Google has dropped its long-standing policy of keeping data about people's internet browsing habits separate from personally identifiable information about them obtained from Gmail and other Google log-in accounts.
The change was implemented this summer and is enabled by default for new Google accounts, the nonprofit investigative journalism organization ProPublica said in a report released last week.
People with existing Google accounts were prompted to opt in to the tracking via requests with titles like "Some new features for your Google account," ProPublica said.
"The 'new features' received little scrutiny at the time," ProPublica's Julia Angwin wrote in the report. She pointed to multiple reports in the media in summer that tended to describe the change more as giving users better control over data on them collected by Google than as a privacy threat.
Google's new policy eliminates a provision that has existed since the company acquired ad services firm DoubleClick in 2007. DoubleClick tracks the online browsing habits of internet users and maintains one of the largest databases of consumer online behavior in the industry.
After Google acquired DoubleClick for more than $3 billion, the company announced that it would not combine data from the DoubleClick database with personally identifiable information (PII) gathered from Gmail and other Google accounts. The company abided by that promise until earlier this year, when it literally struck through the provision to keep DoubleClick data separate from personal data, ProPublica said.
In its place, Google put in new language announcing that going forward data about a user's browsing habits may be combined with personal information. The company positioned the change as giving it a way to deliver more personalized services and ads to users based on their internet browsing habits.
"The practical result of the change is that the DoubleClick ads that follow people around on the web may now be customized to them based on … name and other information Google knows about you," Angwin said.
It gives Google a way to build a comprehensive profile of individuals along with their names based on the search they conduct on Google, the sites they visit, the ads they click on and other online behavior. The change marks a major shift in direction for Google and further erodes privacy for internet users, the ProPublica report noted.

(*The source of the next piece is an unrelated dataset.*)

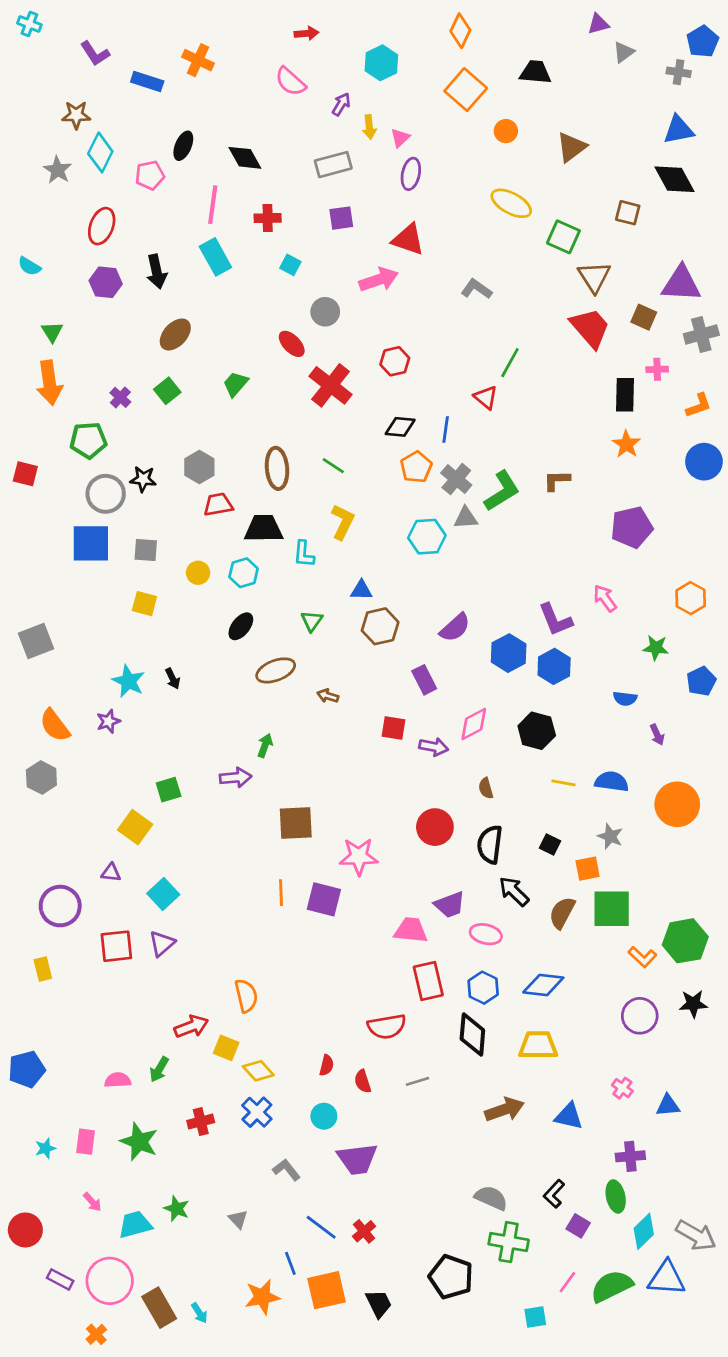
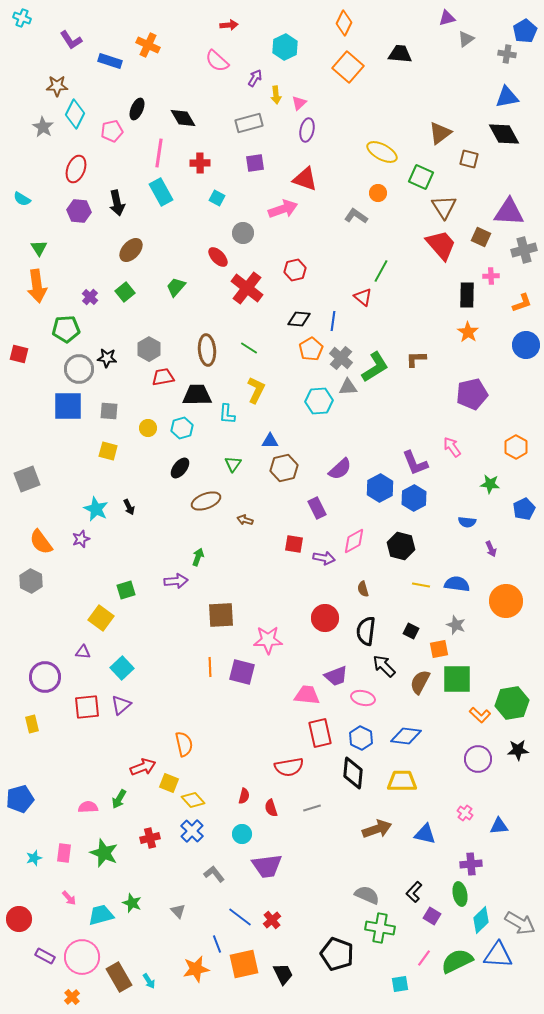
orange circle: (506, 131) -> (378, 193), moved
brown triangle: (571, 147) -> (440, 133), moved

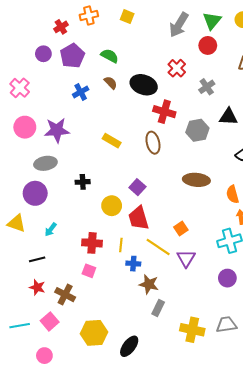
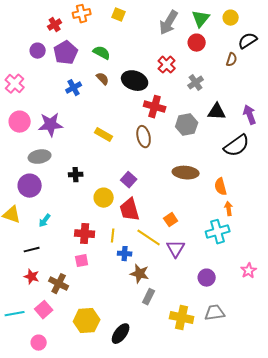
pink square: (89, 271) -> (82, 261), turned -32
purple circle: (227, 278) -> (207, 278), moved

In comments to ProPublica, a company spokeswoman ascribed Google's new stance to the smartphone revolution. The manner in which people apparently access and use Google today from multiple devices necessitated a change in privacy policies, ProPublica quoted the spokeswoman as saying in a statement.
The statement, which ProPublica posted in its entirety, goes on to note that Google gave users ample and clear notice of the policy change in addition to new tools for controlling or deleting the data Google has on them.
In response to a request for comment from eWEEK, a Google spokeswoman downplayed the ProPublica report and said the changes mentioned in it had been previously announced and covered widely in the media, including in eWEEK.
The tracking is only done when users opt in to it. Nothing will change for users who choose not to opt in, the statement said. "These changes are opt-in—if users do not enable these, their experience will not change," she said.
Users can opt out of the tracking by visiting the Activity controls page for their Google account and unchecking the box next to the option asking for permission to include Chrome browsing history and activity with applications that use Google services, ProPublica said in its report.